Holley signed a futures contract with the Cowboys on January 22, 2010, after his previous agreement expired at season's end. On September 4, he was again waived at the final cuts and was signed to the team's practice squad the day after. He was promoted to the active roster on October 15 to play mainly on special teams. During that season he was active for 14 games and ranked third on the team with 16 special teams tackles.

In the August 27, 2011 preseason game, against the Minnesota Vikings, Holley recorded three catches for 51 yards. At the conclusion of the preseason he made the 53-man roster to be the fifth receiver on the depth chart.

On September 18, during the second game of the season against the San Francisco 49ers, he was the team's third receiver because Dez Bryant was inactive with a bruised quadriceps. He recorded his first NFL reception for 11 yards and made two more during the Cowboys' final drive in regulation, leading to overtime. In overtime, after a three-and-out by the 49ers offense, Holley was not supposed to be on the field for the first series, but he replaced Miles Austin, who had tweaked his hamstring. He ended up making a 77-yard reception during Dallas' first offensive play, taking the ball to the 1-yard line and setting up the game winning 19-yard field goal by Dan Bailey.

For the 2011 season (and career) he made a total of 7 receptions for 169 yards for an average of 24.1 yards per catch. He was not re-signed at the end of the year, as he was facing a knee injury.

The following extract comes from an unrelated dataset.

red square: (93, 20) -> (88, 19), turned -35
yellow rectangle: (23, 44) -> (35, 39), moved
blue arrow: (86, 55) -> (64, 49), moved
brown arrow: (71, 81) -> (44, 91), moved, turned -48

===New England Patriots===
Holley was signed by the New England Patriots on June 11, 2012. He was released on September 1 and retired from professional football, wanting to further rehab an injured knee.

==Personal life==
Holley is the younger brother of Jamel Holley, former mayor of Roselle, New Jersey, and current New Jersey Assemblyman from the 20th Legislative District. In 2013, Jesse became a member of the KRLD-FM Dallas Cowboys pre and post-game coverage. He also contributes and co-hosts other shows and podcasts at the station.

In 2023, Jesse launched his own podcast "Unfiltered With Jesse Holley" with sports media company Fanatics View, which covers the Cowboys and other NFL topics.

In 2024 Jesse started covering the Cowboys for the DLLS Cowboys podcast, a part of the ALLCITY sports network.